[What to work on]: Please retype the records below exactly, from the first line through the line containing "hed its proposal", and leave out any pictures.

[Data to use]:

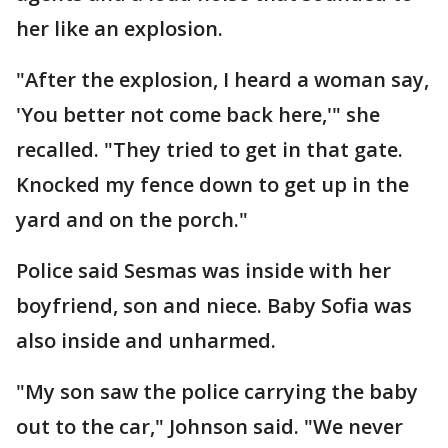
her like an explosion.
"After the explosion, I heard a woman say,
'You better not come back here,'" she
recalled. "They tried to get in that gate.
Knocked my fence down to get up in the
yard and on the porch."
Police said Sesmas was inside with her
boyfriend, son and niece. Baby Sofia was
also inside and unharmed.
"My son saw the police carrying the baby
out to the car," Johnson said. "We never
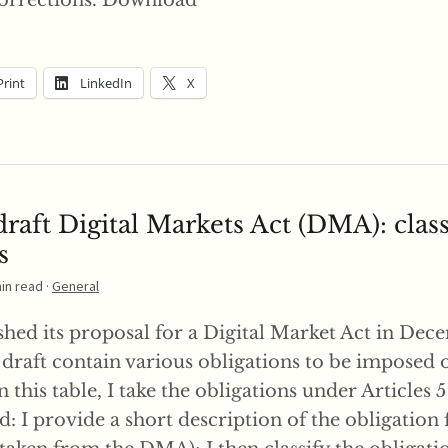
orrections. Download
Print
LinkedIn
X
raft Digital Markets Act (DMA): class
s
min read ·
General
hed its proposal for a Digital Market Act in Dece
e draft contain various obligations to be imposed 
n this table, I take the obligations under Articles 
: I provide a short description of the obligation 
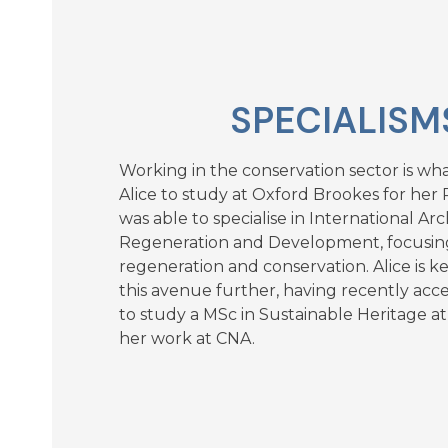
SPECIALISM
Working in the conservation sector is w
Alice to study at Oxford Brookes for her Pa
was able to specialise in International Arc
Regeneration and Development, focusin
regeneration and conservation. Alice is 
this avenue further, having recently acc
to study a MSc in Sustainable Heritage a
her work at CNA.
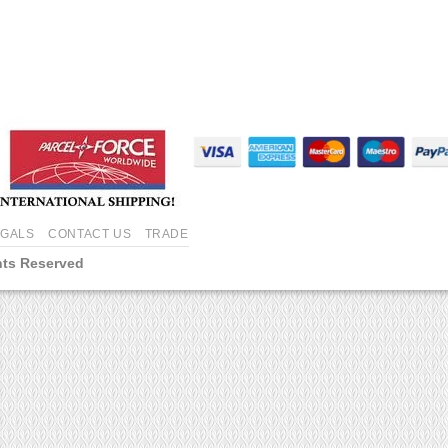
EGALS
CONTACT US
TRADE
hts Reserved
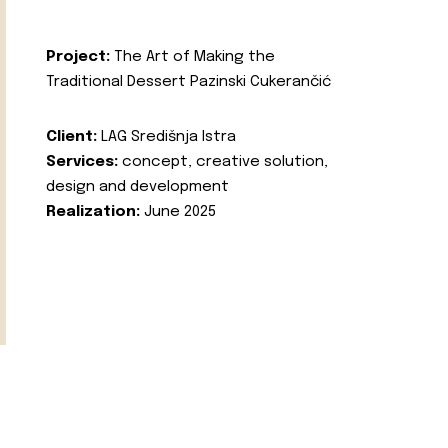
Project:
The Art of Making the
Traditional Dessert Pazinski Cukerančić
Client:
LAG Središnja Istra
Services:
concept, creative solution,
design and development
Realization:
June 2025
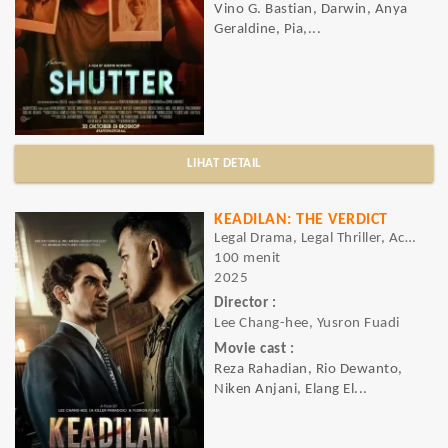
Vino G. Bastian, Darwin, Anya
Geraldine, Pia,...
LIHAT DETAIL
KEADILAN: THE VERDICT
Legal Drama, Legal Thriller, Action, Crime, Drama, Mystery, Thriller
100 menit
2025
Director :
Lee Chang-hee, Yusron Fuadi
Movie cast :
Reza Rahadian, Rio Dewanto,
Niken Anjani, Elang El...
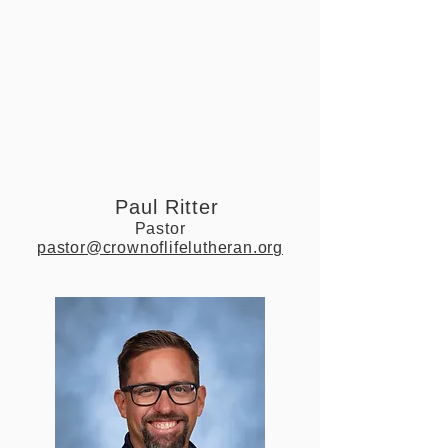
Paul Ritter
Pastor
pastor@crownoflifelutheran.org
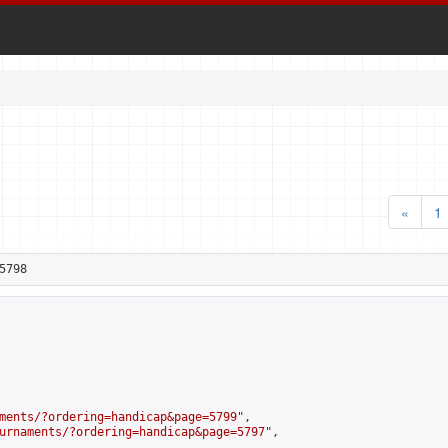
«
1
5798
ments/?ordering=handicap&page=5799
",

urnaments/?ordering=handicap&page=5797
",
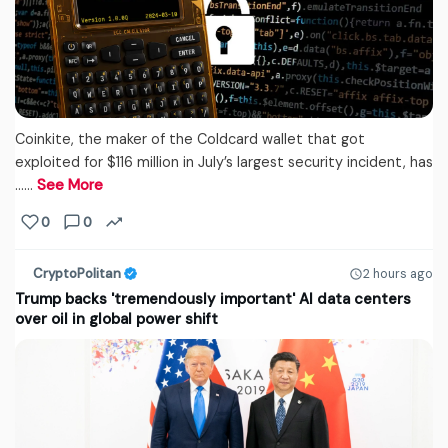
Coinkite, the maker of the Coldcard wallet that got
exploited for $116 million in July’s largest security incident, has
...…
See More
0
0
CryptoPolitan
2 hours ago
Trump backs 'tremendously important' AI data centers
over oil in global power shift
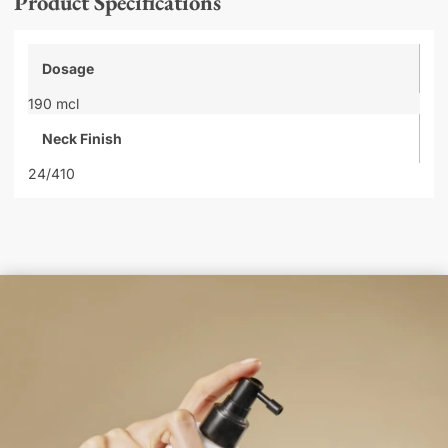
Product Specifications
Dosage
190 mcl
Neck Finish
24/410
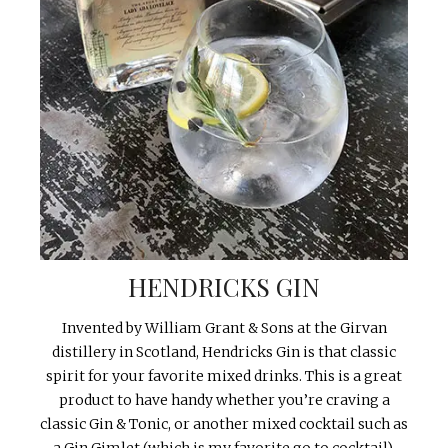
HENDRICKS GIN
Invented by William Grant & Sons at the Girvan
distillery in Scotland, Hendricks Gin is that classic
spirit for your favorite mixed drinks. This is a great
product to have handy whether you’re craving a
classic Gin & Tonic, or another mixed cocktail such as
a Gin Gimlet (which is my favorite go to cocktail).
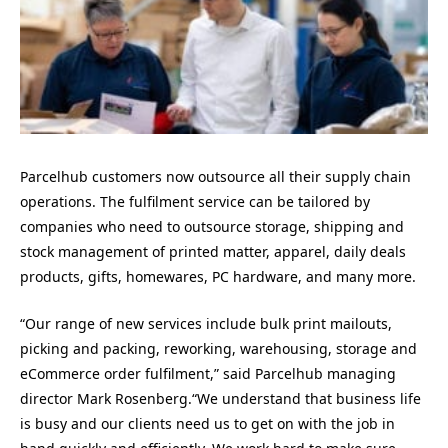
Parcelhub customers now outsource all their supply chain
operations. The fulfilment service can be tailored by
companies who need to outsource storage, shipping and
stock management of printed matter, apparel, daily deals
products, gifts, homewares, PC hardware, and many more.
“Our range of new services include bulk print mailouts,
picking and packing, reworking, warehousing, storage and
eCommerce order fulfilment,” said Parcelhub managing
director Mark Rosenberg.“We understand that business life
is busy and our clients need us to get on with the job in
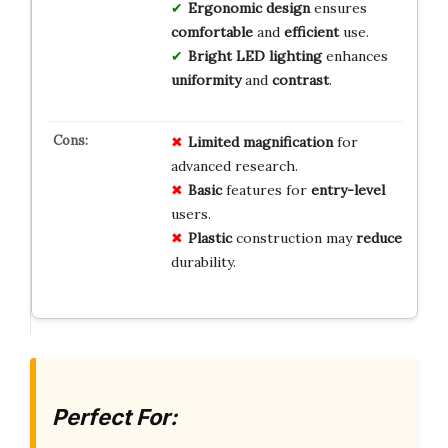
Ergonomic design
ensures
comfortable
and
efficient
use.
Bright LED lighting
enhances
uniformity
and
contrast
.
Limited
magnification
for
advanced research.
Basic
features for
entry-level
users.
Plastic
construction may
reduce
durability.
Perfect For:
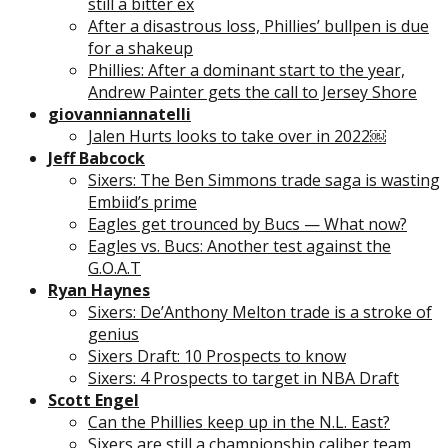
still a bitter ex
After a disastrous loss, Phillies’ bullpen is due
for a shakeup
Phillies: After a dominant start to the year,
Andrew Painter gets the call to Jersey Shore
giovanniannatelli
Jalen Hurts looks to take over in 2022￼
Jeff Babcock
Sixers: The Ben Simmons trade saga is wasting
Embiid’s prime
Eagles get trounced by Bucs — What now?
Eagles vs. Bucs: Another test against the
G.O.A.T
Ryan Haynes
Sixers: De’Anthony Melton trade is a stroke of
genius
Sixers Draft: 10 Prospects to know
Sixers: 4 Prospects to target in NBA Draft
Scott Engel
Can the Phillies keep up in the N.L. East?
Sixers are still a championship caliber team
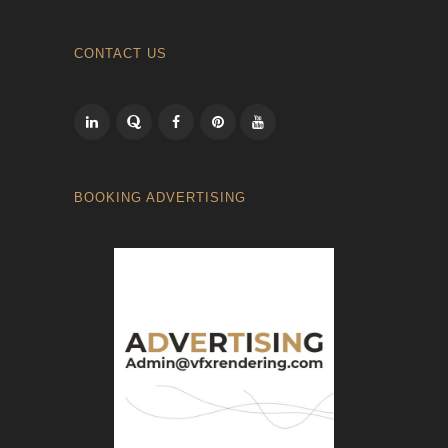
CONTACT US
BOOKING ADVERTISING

[Exercise solution]:
her like an explosion.
"After the explosion, I heard a woman say,
'You better not come back here,'" she
recalled. "They tried to get in that gate.
Knocked my fence down to get up in the
yard and on the porch."
Police said Sesmas was inside with her
boyfriend, son and niece. Baby Sofia was
also inside and unharmed.
"My son saw the police carrying the baby
out to the car," Johnson said. "We never
orrections. Download
Print
LinkedIn
X
raft Digital Markets Act (DMA): class
s
min read ·
General
hed its proposal for a Digital Market Act in Dece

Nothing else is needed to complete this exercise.